* The problem
Exactly the lines below starting at the line with "Адмиралтейская промышленная зона;" and ending at the line with "Capuchons interrupteurs" are wanted, with both ends included. Leave out the pictures and add no other lines.

### Recorded information

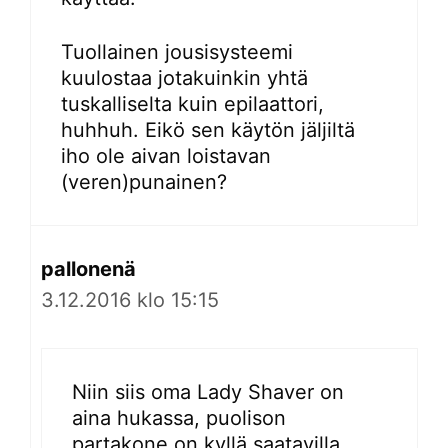
Tuollainen jousisysteemi
kuulostaa jotakuinkin yhtä
tuskalliselta kuin epilaattori,
huhhuh. Eikö sen käytön jäljiltä
iho ole aivan loistavan
(veren)punainen?
pallonenä
3.12.2016 klo 15:15
Niin siis oma Lady Shaver on
aina hukassa, puolison
partakone on kyllä saatavilla,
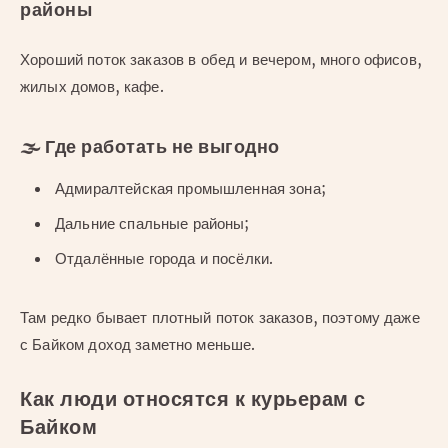
районы
Хороший поток заказов в обед и вечером, много офисов,
жилых домов, кафе.
🌫
Где работать не выгодно
Адмиралтейская промышленная зона;
Дальние спальные районы;
Отдалённые города и посёлки.
Там редко бывает плотный поток заказов, поэтому даже
с Байком доход заметно меньше.
Как люди относятся к курьерам с
Байком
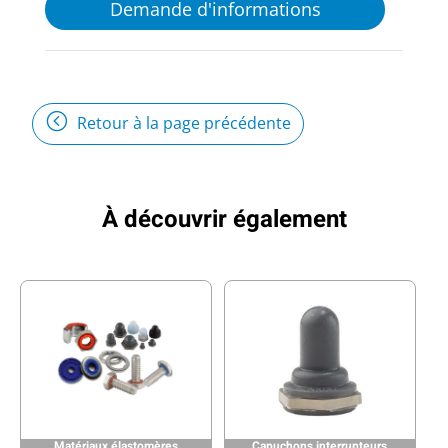
Demande d'informations
Retour à la page précédente
À découvrir également
Matériaux élastomères
Capuchons interrupteurs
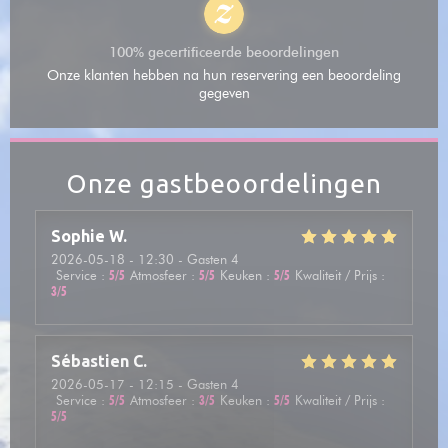
100% gecertificeerde beoordelingen
Onze klanten hebben na hun reservering een beoordeling
gegeven
Onze gastbeoordelingen
Sophie
W
2026-05-18
- 12:30 - Gasten 4
Service
:
5
/5
Atmosfeer
:
5
/5
Keuken
:
5
/5
Kwaliteit / Prijs
:
3
/5
Sébastien
C
2026-05-17
- 12:15 - Gasten 4
Service
:
5
/5
Atmosfeer
:
3
/5
Keuken
:
5
/5
Kwaliteit / Prijs
:
5
/5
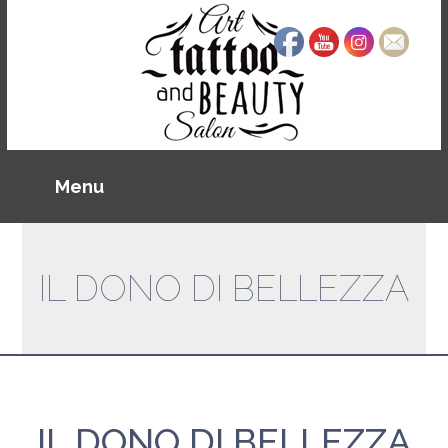
IL DONO DI BELLEZZA
IL DONO DI BELLEZZA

######

* Exercise solution
Адмиралтейская промышленная зона;
Дальние спальные районы;
Отдалённые города и посёлки.
Там редко бывает плотный поток заказов, поэтому даже
с Байком доход заметно меньше.
Как люди относятся к курьерам с
Байком
Demande d'informations
Retour à la page précédente
À découvrir également
Matériaux élastomères
Capuchons interrupteurs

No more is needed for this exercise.